The combination of diabetes and low serum potassium in heart failure patients with preserved ejection fraction (HFpEF) is tied to the risk of adverse outcomes, a recent study has found.
The study included 363 HFpEF patients (median age, 73.0 years; 70.3 percent female) who at baseline underwent a clinical examination, submaximal exercise testing, transthoracic echocardiography and other imaging procedures, and routine laboratory testing. The study outcome was a composite between HF hospitalization and/or cardiac death.
Over a median follow-up of 23.0 months, 114 endpoint events were reported, most of which (n=106) were HF hospitalizations. Only eight cardiac deaths were reported. Researchers found a threshold serum potassium concentration of 3.71 mmol/L, at or below which the risk of the composite endpoint was significantly elevated (hazard ratio [HR], 1.83, 95 percent confidence interval [CI], 1.14–2.94; p=0.0118).
Other independent predictors of the composite adverse outcome included a history of HF hospitalizations (HR, 2.77, 95 percent CI, 1.82–4.21; p<0.0001), higher log N-terminal pro-B-type natriuretic peptide (HR 1.93, 95 percent CI, 1.82–4.21; p=0.0084), and type 2 diabetes mellitus (HR, 1.57, 95 percent CI, 1.05–2.34; p=0.0027).
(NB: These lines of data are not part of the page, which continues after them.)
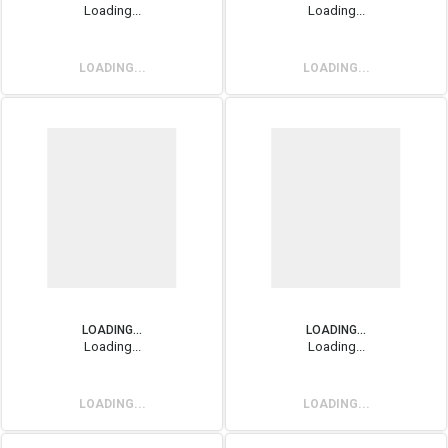
Loading...
Loading...
LOADING...
LOADING...
LOADING...
LOADING...
Loading...
Loading...
LOADING...
LOADING...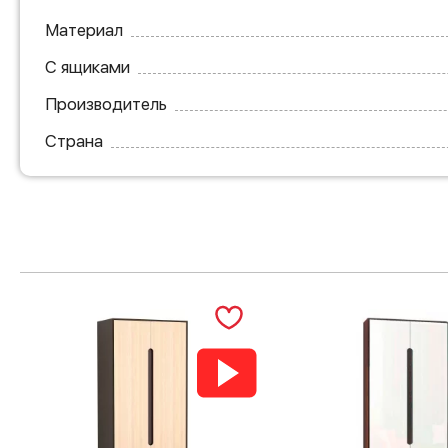
Материал
С ящиками
Производитель
Страна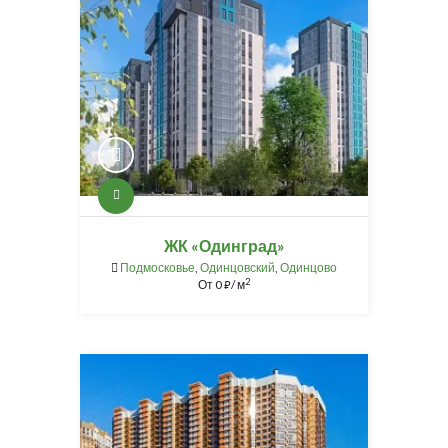
ЖК «Одинград»
Подмосковье
,
Одинцовский
,
Одинцово
2
От
0
/ м
⃏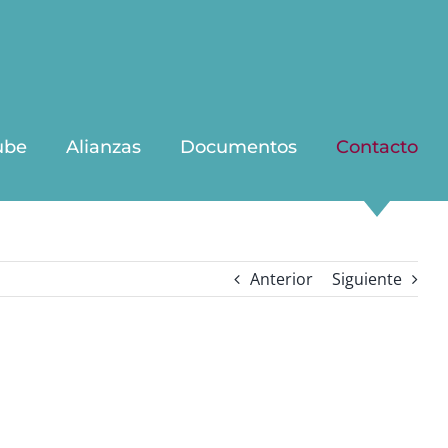
ube
Alianzas
Documentos
Contacto
Anterior
Siguiente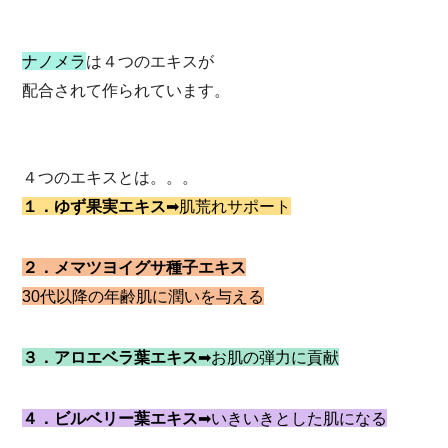
ナノメラ
は４つのエキスが
配合されて作られています。
４つのエキスとは。。。
１．ゆず果実エキス
➡肌荒れサポート
２．メマツヨイグサ種子エキス
30代以降の年齢肌に潤いを与える
３．アロエベラ葉エキス
➡お肌の弾力に貢献
４．ビルベリー葉エキス
➡いきいきとした肌になる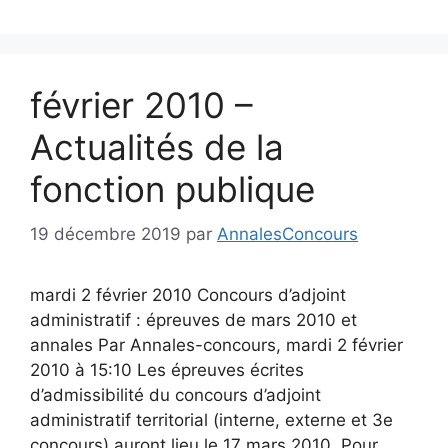
février 2010 –
Actualités de la
fonction publique
19 décembre 2019
par
AnnalesConcours
mardi 2 février 2010 Concours d’adjoint
administratif : épreuves de mars 2010 et
annales Par Annales-concours, mardi 2 février
2010 à 15:10 Les épreuves écrites
d’admissibilité du concours d’adjoint
administratif territorial (interne, externe et 3e
concours) auront lieu le 17 mars 2010. Pour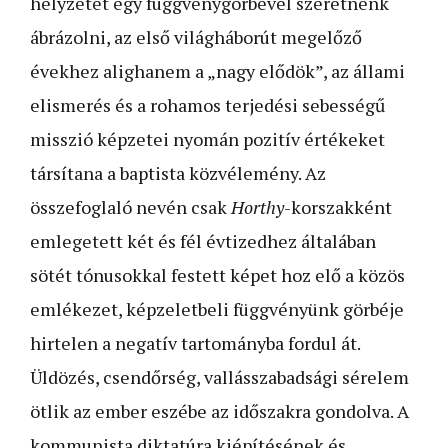
helyzetét egy függ­­­­­­­­­­­­­­­­­vénygörbével szeretnénk
ábrázolni, az első világháborút megelőző
évekhez alighanem a „nagy elődök”, az állami
elismerés és a rohamos terjedési sebességű
misszió képzetei nyomán pozitív értékeket
társítana a baptista közvélemény. Az
összefoglaló nevén csak
Horthy
-korszakként
emlegetett két és fél évtizedhez általában
sötét tónusokkal festett képet hoz elő a közös
emlékezet, képzeletbeli függvényünk görbéje
hirtelen a negatív tartományba fordul át.
Üldözés, csendőrség, vallásszabadsági sérelem
ötlik az ember eszébe az időszakra gondolva. A
kommunista diktatúra kiépítésének és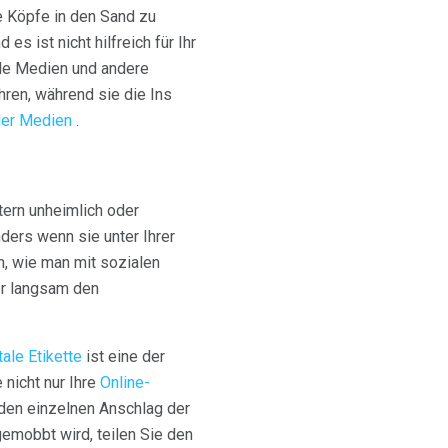
re Köpfe in den Sand zu
es ist nicht hilfreich für Ihr
ale Medien und andere
hren, während sie die Ins
aler Medien
.
ltern unheimlich oder
ders wenn sie unter Ihrer
n, wie man mit sozialen
er langsam den
tale Etikette
ist eine der
 nicht nur Ihre
Online-
eden einzelnen Anschlag der
mobbt wird, teilen Sie den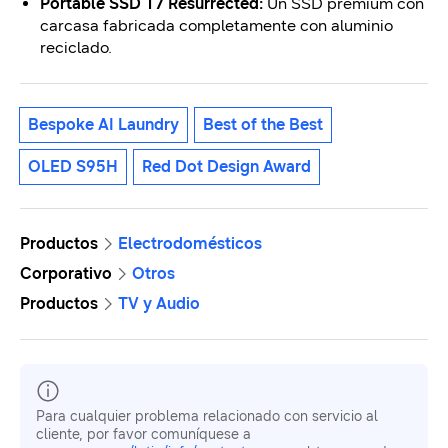
Portable SSD T7 Resurrected:
Un SSD premium con
carcasa fabricada completamente con aluminio
reciclado.
Bespoke AI Laundry
Best of the Best
OLED S95H
Red Dot Design Award
Productos
Electrodomésticos
Corporativo
Otros
Productos
TV y Audio
Para cualquier problema relacionado con servicio al
cliente, por favor comuníquese a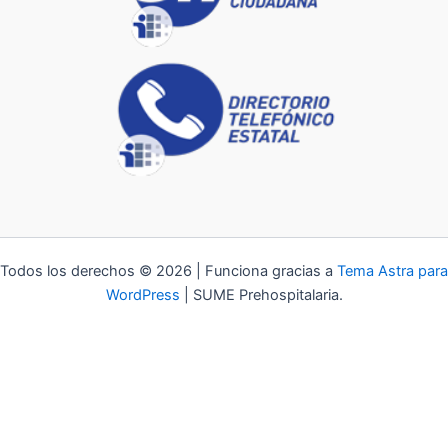
Todos los derechos © 2026 | Funciona gracias a
Tema Astra para
WordPress
| SUME Prehospitalaria.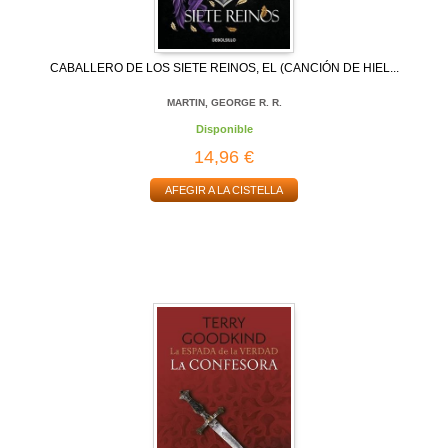
CABALLERO DE LOS SIETE REINOS, EL (CANCIÓN DE HIEL...
MARTIN, GEORGE R. R.
Disponible
14,96 €
AFEGIR A LA CISTELLA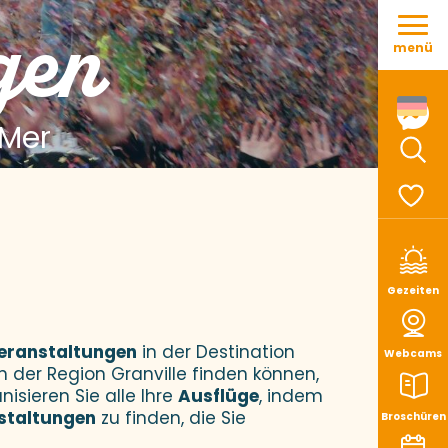
Aller
gen
au
menü
contenu
principal
 Mer
Such
Voir le
Gezeiten
eranstaltungen
in der Destination
Webcams
n der Region Granville finden können,
nisieren Sie alle Ihre
Ausflüge
, indem
staltungen
zu finden, die Sie
Broschüren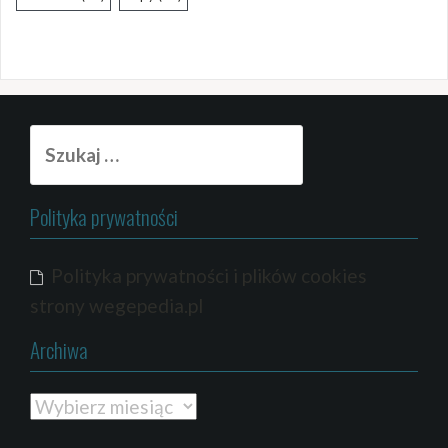
Szukaj:
Polityka prywatności
Polityka prywatności i plików cookies
strony wegepedia.pl
Archiwa
Archiwa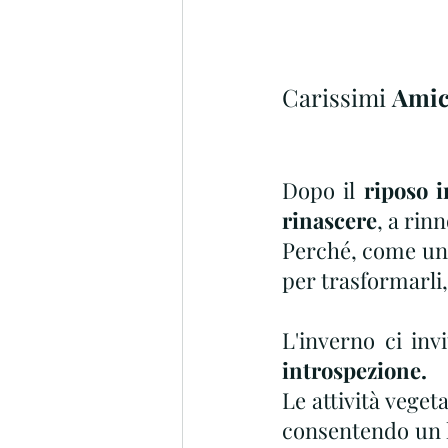
Carissimi 
Amic
Dopo il 
riposo i
rinascere
, a rin
Perché, come un 
per trasformarli, 
introspezione.
Le attività veget
consentendo un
Further stratifying the participants according to type 2 diabetes status, the researchers found that the outcome was worst in those with diabetes and with serum potassium ≤3.71 mmol/L. Multivariate analysis showed that in this group, the risk of the combined endpoint was more than thrice that in patients without diabetes and with serum potassium >3.71 mmol/L.
Further studies are needed to determine whether serum potassium management, through supplementation or other therapies, may help improve cardiac outcomes in HFpEF patients.